Material to process:

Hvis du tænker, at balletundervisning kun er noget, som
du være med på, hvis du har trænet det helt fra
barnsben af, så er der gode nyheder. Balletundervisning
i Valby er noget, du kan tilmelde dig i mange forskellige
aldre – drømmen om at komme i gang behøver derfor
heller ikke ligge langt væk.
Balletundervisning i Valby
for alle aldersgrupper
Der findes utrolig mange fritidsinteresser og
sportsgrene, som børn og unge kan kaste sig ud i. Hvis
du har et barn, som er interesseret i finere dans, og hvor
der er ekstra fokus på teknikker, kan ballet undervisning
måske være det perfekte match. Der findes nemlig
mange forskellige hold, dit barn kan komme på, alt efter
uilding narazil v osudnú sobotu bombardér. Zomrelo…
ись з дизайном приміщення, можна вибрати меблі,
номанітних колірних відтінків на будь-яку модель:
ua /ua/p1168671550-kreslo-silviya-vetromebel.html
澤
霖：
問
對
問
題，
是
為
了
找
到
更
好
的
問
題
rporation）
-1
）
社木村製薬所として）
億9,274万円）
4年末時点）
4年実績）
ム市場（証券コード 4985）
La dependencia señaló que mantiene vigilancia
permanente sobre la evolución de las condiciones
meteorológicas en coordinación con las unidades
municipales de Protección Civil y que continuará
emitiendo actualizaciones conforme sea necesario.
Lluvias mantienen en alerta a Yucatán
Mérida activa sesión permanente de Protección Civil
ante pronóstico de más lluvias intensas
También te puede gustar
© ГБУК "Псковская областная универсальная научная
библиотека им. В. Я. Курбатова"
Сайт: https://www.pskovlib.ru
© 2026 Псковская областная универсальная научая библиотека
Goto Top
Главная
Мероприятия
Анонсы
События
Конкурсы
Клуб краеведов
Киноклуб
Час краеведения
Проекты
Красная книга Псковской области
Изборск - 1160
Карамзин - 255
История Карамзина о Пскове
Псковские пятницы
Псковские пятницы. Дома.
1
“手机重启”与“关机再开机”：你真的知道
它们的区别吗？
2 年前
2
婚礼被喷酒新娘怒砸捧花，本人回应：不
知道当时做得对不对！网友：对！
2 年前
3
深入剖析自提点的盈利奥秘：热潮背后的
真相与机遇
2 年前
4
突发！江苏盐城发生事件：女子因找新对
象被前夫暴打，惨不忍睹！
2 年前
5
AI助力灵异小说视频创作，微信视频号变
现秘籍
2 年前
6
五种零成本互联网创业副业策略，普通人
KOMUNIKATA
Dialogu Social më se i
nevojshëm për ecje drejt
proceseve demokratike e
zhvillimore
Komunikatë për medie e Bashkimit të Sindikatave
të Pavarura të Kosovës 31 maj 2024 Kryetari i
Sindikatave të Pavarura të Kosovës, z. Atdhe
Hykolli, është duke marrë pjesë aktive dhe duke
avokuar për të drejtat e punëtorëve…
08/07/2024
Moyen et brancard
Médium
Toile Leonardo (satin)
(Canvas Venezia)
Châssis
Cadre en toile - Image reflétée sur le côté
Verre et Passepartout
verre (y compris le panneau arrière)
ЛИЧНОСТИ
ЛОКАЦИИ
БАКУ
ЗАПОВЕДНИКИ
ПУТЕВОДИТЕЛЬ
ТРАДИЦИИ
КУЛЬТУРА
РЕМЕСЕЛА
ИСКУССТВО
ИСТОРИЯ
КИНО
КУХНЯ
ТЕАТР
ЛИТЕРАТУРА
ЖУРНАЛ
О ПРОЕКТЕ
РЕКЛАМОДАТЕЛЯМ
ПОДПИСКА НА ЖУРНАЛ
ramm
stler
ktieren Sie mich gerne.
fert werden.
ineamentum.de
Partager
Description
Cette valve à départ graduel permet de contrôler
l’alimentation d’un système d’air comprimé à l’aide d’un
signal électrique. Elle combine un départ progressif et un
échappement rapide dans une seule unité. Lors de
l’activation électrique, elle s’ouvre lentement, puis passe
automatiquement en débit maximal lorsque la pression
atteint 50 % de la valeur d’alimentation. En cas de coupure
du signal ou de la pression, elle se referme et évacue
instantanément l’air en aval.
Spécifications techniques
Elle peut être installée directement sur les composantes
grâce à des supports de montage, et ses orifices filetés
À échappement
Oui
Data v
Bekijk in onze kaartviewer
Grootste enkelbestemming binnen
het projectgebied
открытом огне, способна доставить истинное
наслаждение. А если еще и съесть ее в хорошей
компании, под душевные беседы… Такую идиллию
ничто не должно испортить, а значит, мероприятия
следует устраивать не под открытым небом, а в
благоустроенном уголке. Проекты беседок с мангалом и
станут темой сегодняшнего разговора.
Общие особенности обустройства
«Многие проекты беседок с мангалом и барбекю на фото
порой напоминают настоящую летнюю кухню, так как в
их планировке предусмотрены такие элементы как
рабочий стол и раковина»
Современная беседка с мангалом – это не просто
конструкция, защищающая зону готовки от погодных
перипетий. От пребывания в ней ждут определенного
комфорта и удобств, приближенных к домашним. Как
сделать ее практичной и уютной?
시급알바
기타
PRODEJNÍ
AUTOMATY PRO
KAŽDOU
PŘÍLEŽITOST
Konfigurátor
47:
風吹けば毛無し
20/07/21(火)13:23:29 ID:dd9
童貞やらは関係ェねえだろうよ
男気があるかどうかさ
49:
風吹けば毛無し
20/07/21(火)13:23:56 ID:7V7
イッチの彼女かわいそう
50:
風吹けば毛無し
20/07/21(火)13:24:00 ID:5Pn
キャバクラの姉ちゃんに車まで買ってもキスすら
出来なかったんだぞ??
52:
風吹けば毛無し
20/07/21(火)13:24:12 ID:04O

Task requirements: Exactly as they appear above, transcribe the records in full.

Result of this exercise:
Hvis du tænker, at balletundervisning kun er noget, som
du være med på, hvis du har trænet det helt fra
barnsben af, så er der gode nyheder. Balletundervisning
i Valby er noget, du kan tilmelde dig i mange forskellige
aldre – drømmen om at komme i gang behøver derfor
heller ikke ligge langt væk.
Balletundervisning i Valby
for alle aldersgrupper
Der findes utrolig mange fritidsinteresser og
sportsgrene, som børn og unge kan kaste sig ud i. Hvis
du har et barn, som er interesseret i finere dans, og hvor
der er ekstra fokus på teknikker, kan ballet undervisning
måske være det perfekte match. Der findes nemlig
mange forskellige hold, dit barn kan komme på, alt efter
uilding narazil v osudnú sobotu bombardér. Zomrelo…
ись з дизайном приміщення, можна вибрати меблі,
номанітних колірних відтінків на будь-яку модель:
ua /ua/p1168671550-kreslo-silviya-vetromebel.html
澤
霖：
問
對
問
題，
是
為
了
找
到
更
好
的
問
題
rporation）
-1
）
社木村製薬所として）
億9,274万円）
4年末時点）
4年実績）
ム市場（証券コード 4985）
La dependencia señaló que mantiene vigilancia
permanente sobre la evolución de las condiciones
meteorológicas en coordinación con las unidades
municipales de Protección Civil y que continuará
emitiendo actualizaciones conforme sea necesario.
Lluvias mantienen en alerta a Yucatán
Mérida activa sesión permanente de Protección Civil
ante pronóstico de más lluvias intensas
También te puede gustar
© ГБУК "Псковская областная универсальная научная
библиотека им. В. Я. Курбатова"
Сайт: https://www.pskovlib.ru
© 2026 Псковская областная универсальная научая библиотека
Goto Top
Главная
Мероприятия
Анонсы
События
Конкурсы
Клуб краеведов
Киноклуб
Час краеведения
Проекты
Красная книга Псковской области
Изборск - 1160
Карамзин - 255
История Карамзина о Пскове
Псковские пятницы
Псковские пятницы. Дома.
1
“手机重启”与“关机再开机”：你真的知道
它们的区别吗？
2 年前
2
婚礼被喷酒新娘怒砸捧花，本人回应：不
知道当时做得对不对！网友：对！
2 年前
3
深入剖析自提点的盈利奥秘：热潮背后的
真相与机遇
2 年前
4
突发！江苏盐城发生事件：女子因找新对
象被前夫暴打，惨不忍睹！
2 年前
5
AI助力灵异小说视频创作，微信视频号变
现秘籍
2 年前
6
五种零成本互联网创业副业策略，普通人
KOMUNIKATA
Dialogu Social më se i
nevojshëm për ecje drejt
proceseve demokratike e
zhvillimore
Komunikatë për medie e Bashkimit të Sindikatave
të Pavarura të Kosovës 31 maj 2024 Kryetari i
Sindikatave të Pavarura të Kosovës, z. Atdhe
Hykolli, është duke marrë pjesë aktive dhe duke
avokuar për të drejtat e punëtorëve…
08/07/2024
Moyen et brancard
Médium
Toile Leonardo (satin)
(Canvas Venezia)
Châssis
Cadre en toile - Image reflétée sur le côté
Verre et Passepartout
verre (y compris le panneau arrière)
ЛИЧНОСТИ
ЛОКАЦИИ
БАКУ
ЗАПОВЕДНИКИ
ПУТЕВОДИТЕЛЬ
ТРАДИЦИИ
КУЛЬТУРА
РЕМЕСЕЛА
ИСКУССТВО
ИСТОРИЯ
КИНО
КУХНЯ
ТЕАТР
ЛИТЕРАТУРА
ЖУРНАЛ
О ПРОЕКТЕ
РЕКЛАМОДАТЕЛЯМ
ПОДПИСКА НА ЖУРНАЛ
ramm
stler
ktieren Sie mich gerne.
fert werden.
ineamentum.de
Partager
Description
Cette valve à départ graduel permet de contrôler
l’alimentation d’un système d’air comprimé à l’aide d’un
signal électrique. Elle combine un départ progressif et un
échappement rapide dans une seule unité. Lors de
l’activation électrique, elle s’ouvre lentement, puis passe
automatiquement en débit maximal lorsque la pression
atteint 50 % de la valeur d’alimentation. En cas de coupure
du signal ou de la pression, elle se referme et évacue
instantanément l’air en aval.
Spécifications techniques
Elle peut être installée directement sur les composantes
grâce à des supports de montage, et ses orifices filetés
À échappement
Oui
Data v
Bekijk in onze kaartviewer
Grootste enkelbestemming binnen
het projectgebied
открытом огне, способна доставить истинное
наслаждение. А если еще и съесть ее в хорошей
компании, под душевные беседы… Такую идиллию
ничто не должно испортить, а значит, мероприятия
следует устраивать не под открытым небом, а в
благоустроенном уголке. Проекты беседок с мангалом и
станут темой сегодняшнего разговора.
Общие особенности обустройства
«Многие проекты беседок с мангалом и барбекю на фото
порой напоминают настоящую летнюю кухню, так как в
их планировке предусмотрены такие элементы как
рабочий стол и раковина»
Современная беседка с мангалом – это не просто
конструкция, защищающая зону готовки от погодных
перипетий. От пребывания в ней ждут определенного
комфорта и удобств, приближенных к домашним. Как
сделать ее практичной и уютной?
시급알바
기타
PRODEJNÍ
AUTOMATY PRO
KAŽDOU
PŘÍLEŽITOST
Konfigurátor
47:
風吹けば毛無し
20/07/21(火)13:23:29 ID:dd9
童貞やらは関係ェねえだろうよ
男気があるかどうかさ
49:
風吹けば毛無し
20/07/21(火)13:23:56 ID:7V7
イッチの彼女かわいそう
50:
風吹けば毛無し
20/07/21(火)13:24:00 ID:5Pn
キャバクラの姉ちゃんに車まで買ってもキスすら
出来なかったんだぞ??
52:
風吹けば毛無し
20/07/21(火)13:24:12 ID:04O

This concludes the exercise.